▸ **Requirement**
Could you set down exactly the lines of the data below, starting at the one that holds "Playdead (Limbo, Inside) will press charges" and ending at the one that holds "Issue 3, Autumn 2025, Pages", both included, and only those?

=== Begin Enclosure ===

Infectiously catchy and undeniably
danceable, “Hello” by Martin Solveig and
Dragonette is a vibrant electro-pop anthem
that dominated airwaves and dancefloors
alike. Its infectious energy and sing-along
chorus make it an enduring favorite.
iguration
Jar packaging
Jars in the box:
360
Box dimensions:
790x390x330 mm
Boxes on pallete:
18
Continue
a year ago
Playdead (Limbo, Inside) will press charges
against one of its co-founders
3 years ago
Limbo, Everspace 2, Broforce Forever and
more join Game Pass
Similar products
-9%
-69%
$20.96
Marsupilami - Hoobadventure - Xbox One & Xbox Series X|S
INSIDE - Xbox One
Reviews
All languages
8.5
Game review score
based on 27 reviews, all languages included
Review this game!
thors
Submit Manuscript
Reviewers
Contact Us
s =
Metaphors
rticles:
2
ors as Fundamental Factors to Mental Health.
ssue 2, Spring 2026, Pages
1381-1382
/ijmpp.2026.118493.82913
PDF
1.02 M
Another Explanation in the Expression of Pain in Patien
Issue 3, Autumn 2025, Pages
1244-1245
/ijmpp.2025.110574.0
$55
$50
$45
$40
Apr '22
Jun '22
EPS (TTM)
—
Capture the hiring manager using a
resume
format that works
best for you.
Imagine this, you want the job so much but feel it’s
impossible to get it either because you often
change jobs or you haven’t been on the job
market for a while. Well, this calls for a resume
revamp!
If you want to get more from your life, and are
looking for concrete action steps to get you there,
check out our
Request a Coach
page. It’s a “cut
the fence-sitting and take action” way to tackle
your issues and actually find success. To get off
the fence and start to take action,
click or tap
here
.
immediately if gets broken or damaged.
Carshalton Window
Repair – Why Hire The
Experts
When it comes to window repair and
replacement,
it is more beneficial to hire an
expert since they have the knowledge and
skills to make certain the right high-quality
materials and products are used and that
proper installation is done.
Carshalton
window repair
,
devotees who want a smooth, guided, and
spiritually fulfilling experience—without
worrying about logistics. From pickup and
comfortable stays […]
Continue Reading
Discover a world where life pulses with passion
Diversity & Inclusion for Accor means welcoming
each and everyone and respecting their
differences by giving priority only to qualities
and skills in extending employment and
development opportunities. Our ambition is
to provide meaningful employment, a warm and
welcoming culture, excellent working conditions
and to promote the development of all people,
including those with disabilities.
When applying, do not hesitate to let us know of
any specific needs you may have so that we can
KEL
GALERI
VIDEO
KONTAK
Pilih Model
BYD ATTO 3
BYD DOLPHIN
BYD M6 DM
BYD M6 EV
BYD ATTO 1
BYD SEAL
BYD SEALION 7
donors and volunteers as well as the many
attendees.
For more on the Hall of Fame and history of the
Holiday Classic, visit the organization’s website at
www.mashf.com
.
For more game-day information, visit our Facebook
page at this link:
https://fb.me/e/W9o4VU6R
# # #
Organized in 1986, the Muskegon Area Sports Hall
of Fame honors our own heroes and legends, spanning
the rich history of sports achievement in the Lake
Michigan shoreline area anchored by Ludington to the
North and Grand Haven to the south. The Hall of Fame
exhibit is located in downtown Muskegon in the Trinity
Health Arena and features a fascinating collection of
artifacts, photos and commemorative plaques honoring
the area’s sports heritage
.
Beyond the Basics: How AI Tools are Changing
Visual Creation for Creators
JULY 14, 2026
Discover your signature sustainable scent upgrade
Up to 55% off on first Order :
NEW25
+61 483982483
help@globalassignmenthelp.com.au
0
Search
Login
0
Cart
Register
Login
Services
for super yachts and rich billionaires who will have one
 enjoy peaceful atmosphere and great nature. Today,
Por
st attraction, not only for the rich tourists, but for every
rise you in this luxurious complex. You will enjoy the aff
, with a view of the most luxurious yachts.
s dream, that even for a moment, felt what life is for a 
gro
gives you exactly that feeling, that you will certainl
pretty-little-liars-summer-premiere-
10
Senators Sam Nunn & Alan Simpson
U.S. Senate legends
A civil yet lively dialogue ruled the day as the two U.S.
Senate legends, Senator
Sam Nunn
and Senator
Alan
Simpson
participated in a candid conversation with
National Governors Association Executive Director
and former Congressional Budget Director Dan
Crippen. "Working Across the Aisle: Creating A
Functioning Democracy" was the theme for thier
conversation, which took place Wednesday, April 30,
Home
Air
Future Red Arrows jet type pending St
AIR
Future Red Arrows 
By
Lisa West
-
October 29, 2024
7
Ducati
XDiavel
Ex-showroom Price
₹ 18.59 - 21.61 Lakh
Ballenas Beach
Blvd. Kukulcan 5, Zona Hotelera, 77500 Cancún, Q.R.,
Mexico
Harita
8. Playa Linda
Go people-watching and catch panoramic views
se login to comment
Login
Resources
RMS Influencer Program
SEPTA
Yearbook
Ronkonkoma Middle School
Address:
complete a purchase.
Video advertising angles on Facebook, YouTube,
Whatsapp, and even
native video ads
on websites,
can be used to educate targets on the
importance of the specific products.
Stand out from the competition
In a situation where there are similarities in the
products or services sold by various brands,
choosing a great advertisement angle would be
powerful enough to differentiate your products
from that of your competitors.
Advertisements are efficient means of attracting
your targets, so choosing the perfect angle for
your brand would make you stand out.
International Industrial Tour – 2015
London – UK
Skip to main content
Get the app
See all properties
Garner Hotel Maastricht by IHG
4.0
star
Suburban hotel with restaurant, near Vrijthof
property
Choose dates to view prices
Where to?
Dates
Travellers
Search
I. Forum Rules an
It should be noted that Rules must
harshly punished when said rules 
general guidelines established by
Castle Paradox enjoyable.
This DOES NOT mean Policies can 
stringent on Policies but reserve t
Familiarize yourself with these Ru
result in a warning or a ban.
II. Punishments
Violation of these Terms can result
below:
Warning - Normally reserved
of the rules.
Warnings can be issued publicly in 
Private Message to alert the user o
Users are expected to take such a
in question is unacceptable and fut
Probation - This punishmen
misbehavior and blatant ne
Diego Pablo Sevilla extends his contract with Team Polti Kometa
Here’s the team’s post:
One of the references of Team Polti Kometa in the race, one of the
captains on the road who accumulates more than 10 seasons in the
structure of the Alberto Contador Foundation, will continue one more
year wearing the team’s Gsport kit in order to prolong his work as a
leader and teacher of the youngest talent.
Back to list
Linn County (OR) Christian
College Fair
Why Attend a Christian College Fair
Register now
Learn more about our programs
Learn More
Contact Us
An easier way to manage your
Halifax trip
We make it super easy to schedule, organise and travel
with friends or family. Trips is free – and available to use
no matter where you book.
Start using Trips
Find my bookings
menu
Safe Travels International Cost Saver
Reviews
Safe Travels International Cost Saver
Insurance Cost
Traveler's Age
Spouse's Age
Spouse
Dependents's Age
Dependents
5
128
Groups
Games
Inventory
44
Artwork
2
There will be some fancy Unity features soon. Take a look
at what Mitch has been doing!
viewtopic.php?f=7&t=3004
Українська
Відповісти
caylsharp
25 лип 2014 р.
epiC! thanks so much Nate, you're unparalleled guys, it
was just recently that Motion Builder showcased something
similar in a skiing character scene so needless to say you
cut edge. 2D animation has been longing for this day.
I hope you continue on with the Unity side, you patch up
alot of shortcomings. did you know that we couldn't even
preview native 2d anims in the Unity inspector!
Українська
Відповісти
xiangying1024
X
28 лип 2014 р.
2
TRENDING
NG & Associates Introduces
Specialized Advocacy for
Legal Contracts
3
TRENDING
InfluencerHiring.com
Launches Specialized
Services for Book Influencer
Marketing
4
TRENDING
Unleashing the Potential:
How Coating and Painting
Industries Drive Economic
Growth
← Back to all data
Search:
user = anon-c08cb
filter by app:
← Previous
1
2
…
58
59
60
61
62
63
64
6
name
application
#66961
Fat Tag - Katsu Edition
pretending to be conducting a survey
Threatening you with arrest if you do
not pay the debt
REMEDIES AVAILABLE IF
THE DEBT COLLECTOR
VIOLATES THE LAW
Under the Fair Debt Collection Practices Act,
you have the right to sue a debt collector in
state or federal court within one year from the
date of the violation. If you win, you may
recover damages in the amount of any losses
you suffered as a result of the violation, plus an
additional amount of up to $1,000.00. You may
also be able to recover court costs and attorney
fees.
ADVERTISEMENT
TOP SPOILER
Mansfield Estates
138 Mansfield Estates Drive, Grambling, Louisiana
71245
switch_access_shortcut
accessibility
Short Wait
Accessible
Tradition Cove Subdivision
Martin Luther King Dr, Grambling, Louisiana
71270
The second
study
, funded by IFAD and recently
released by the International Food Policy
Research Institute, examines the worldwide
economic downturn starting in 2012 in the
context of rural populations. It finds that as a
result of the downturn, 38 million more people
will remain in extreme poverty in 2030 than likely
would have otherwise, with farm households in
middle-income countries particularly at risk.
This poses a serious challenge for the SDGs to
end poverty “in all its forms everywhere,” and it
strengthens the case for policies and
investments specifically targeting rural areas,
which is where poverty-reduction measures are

=== End Enclosure ===

▸ **Task response**
Playdead (Limbo, Inside) will press charges
against one of its co-founders
3 years ago
Limbo, Everspace 2, Broforce Forever and
more join Game Pass
Similar products
-9%
-69%
$20.96
Marsupilami - Hoobadventure - Xbox One & Xbox Series X|S
INSIDE - Xbox One
Reviews
All languages
8.5
Game review score
based on 27 reviews, all languages included
Review this game!
thors
Submit Manuscript
Reviewers
Contact Us
s =
Metaphors
rticles:
2
ors as Fundamental Factors to Mental Health.
ssue 2, Spring 2026, Pages
1381-1382
/ijmpp.2026.118493.82913
PDF
1.02 M
Another Explanation in the Expression of Pain in Patien
Issue 3, Autumn 2025, Pages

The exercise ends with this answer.